• Welcome to ASR. There are many reviews of audio hardware and expert members to help answer your questions. Click here to have your audio equipment measured for free!

I cannot trust the Harman speaker preference score

Do you value the Harman quality score?

  • 100% yes

  • It is a good metric that helps, but that's all

  • No, I don't

  • I don't have a decision


Results are only viewable after voting.
Sure. That's simply one way to record instruments.

Another would be to, say, record a small orchestra or ensemble using close spot mics for maximum instrumental vividness and texture, which can then be played with in the mix to produce the desired effects. Like you find in many Bernard Herrmann scores and recordings. That is literally what he as a musical artist is going for.

If we ONLY would accept recordings with a single goal in mind...what a boring world.
not only that, but documentary style recordings just straight up don't work for a lot of genres of music. The studio itself becomes a creative tool.
 
It should be possible to measure something that can show ... far off the subject for this thread.
Sure, and I think our conversation is affected by the language barrier, as we both are not native speakers.

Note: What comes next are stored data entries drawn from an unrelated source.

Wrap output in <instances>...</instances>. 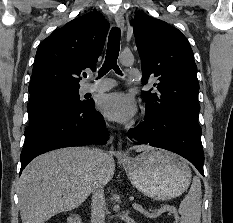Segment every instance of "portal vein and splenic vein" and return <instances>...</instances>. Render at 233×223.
<instances>
[{
  "label": "portal vein and splenic vein",
  "mask_w": 233,
  "mask_h": 223,
  "mask_svg": "<svg viewBox=\"0 0 233 223\" xmlns=\"http://www.w3.org/2000/svg\"><path fill=\"white\" fill-rule=\"evenodd\" d=\"M134 209H138L140 213H144L146 217H158V215H161V213H158V211H154V213H149V211H146L142 205H138V203H133Z\"/></svg>",
  "instance_id": "1"
}]
</instances>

So, You still think, that directivity should be considered more than the score does? Or one needs room treatment, right?
Me thinks, such caveat shall be scrutinized for plausibility.

Anyway, best regards
 
So, You still think, that directivity should be considered more than the score does? Or one needs room treatment, right?
It is not that simple. A one-dimensional scale is not sufficient to describe the sound quality of a speaker. Perhaps the score number actually can be useful, if seen as a measure for frequency response linearity only.

For evaluation purposes, yes, the room needs to be fixed. To enjoy music in your home for pleasure, it is not necessary, it is a choice. For those with as dedicated room, it is a real option. For multi-purpose living rooms, it rarely is, sometimes it is possible to implement some treatment that can improve the situation to a level where it actually works quite well, with the right speakers.

In a "good" room, speakers with very different characteristics can work well, and they will sound different, with a different presentation. In a compromised, but still reasonable room, the properties of the speakers can make the difference between something that presents music like the recording is in your room, to just flat sound from speakers. For a customer, a measure that tells which speaker will work in that room, has value.
 
It is not that simple. A one-dimensional scale is not sufficient to describe the sound quality of a speaker. Perhaps the score number actually can be useful, if seen as a measure for frequency response linearity only.

For evaluation purposes, yes, the room needs to be fixed. To enjoy music in your home for pleasure, it is not necessary, it is a choice. For those with as dedicated room, it is a real option. For multi-purpose living rooms, it rarely is, sometimes it is possible to implement some treatment that can improve the situation to a level where it actually works quite well, with the right speakers.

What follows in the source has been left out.